> [Problem description]
Search the data for the word "Heddinge". Reproduce every line where it is found.

> [Data extract]

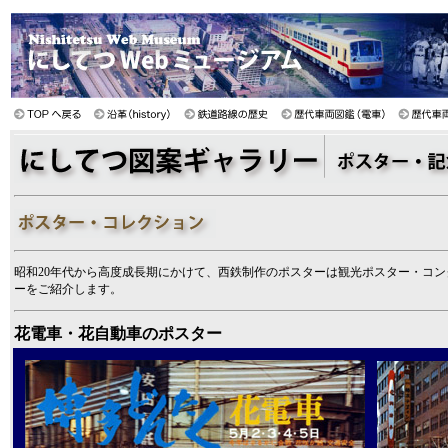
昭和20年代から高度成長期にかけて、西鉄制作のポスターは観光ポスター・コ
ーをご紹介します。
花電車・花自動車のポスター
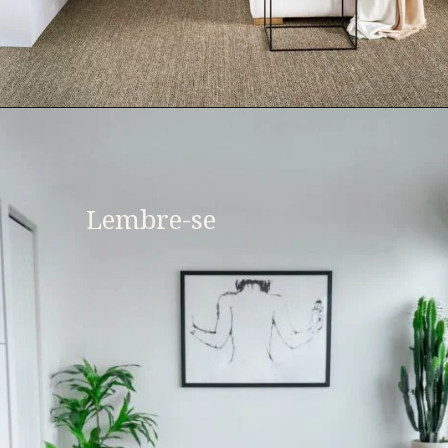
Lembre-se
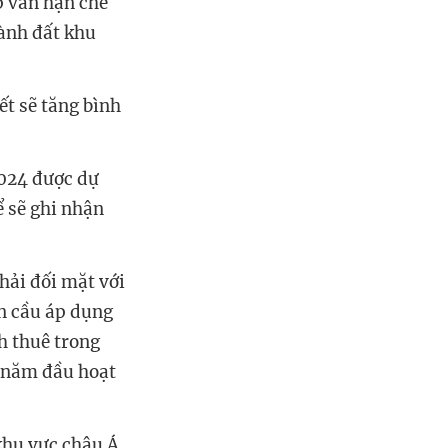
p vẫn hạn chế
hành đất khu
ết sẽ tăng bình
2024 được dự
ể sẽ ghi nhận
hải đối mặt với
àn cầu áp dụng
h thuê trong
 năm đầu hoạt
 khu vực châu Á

---

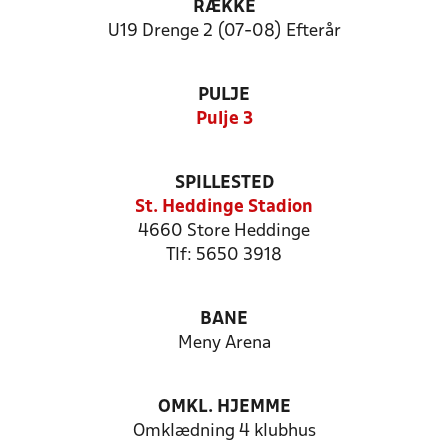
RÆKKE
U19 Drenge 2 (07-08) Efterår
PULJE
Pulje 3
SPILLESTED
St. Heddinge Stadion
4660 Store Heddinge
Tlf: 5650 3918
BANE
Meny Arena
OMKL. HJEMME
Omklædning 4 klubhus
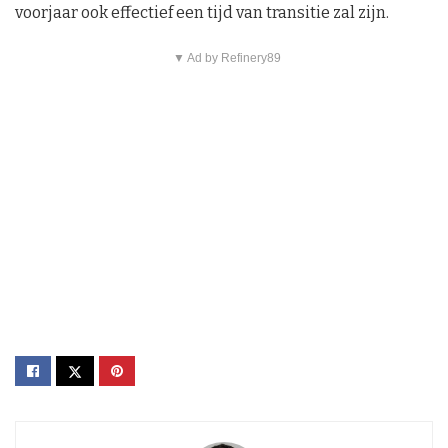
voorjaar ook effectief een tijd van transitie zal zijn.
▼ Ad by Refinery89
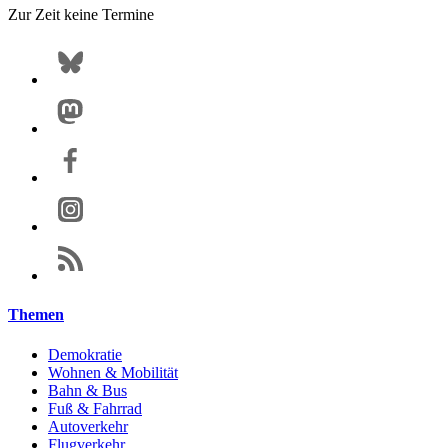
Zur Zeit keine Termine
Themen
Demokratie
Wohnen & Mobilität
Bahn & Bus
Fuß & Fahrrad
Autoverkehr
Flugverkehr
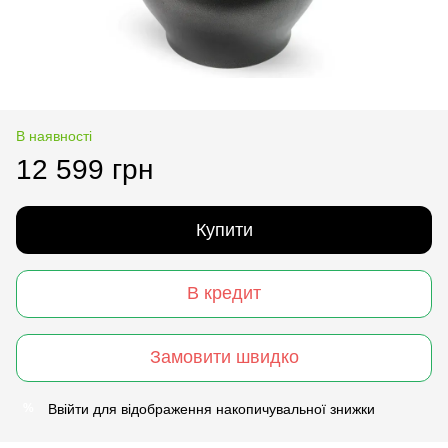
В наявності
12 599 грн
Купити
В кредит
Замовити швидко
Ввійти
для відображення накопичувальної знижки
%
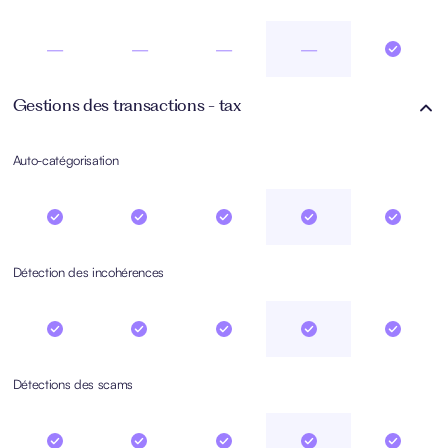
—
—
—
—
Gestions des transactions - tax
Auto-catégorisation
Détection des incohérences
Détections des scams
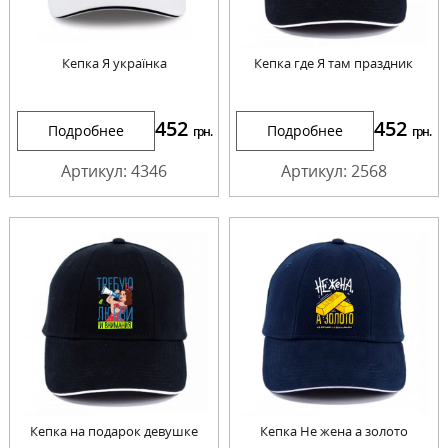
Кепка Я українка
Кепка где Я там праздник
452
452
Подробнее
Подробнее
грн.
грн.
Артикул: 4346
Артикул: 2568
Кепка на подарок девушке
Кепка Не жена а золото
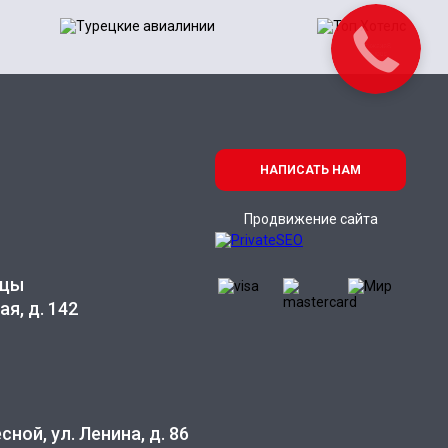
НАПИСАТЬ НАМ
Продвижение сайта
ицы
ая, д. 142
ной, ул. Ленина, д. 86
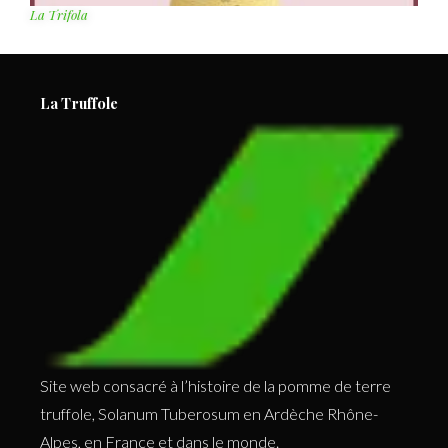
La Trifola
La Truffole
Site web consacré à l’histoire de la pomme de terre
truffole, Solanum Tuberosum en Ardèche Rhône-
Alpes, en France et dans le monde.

> [Result of the task]
St. Heddinge Stadion
4660 Store Heddinge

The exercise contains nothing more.